• _How to complete this task_
Identify each line below containing the string "workbook" and copy it.

Source data:
================================

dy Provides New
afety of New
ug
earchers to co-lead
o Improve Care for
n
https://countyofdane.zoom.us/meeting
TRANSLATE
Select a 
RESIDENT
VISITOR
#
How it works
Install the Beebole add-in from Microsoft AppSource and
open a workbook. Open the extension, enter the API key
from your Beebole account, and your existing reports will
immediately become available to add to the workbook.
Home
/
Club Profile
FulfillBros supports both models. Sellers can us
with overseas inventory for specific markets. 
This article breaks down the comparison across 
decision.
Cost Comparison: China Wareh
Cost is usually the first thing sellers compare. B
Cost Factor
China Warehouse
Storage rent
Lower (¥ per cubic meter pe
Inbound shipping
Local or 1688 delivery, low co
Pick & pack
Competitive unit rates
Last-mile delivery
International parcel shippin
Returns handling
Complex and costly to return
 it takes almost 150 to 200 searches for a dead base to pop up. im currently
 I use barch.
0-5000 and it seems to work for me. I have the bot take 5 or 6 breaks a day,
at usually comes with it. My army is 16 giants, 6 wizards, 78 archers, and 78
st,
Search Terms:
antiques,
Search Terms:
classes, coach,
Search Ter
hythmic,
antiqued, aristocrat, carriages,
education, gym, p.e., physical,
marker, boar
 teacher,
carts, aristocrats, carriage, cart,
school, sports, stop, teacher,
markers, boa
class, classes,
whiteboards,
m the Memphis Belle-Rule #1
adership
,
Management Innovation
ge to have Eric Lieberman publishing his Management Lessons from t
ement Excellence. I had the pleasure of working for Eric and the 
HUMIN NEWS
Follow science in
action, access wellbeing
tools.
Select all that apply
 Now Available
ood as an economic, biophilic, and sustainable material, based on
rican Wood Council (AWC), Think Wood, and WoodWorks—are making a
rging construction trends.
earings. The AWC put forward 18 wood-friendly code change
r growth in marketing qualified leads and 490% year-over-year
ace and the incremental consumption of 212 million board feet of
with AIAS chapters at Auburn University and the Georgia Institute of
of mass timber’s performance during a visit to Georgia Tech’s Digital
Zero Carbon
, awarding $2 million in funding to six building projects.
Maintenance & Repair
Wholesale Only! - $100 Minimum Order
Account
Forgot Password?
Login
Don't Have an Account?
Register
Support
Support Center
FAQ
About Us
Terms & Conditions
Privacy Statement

================================

• _Written solution_
open a workbook. Open the extension, enter the API key
immediately become available to add to the workbook.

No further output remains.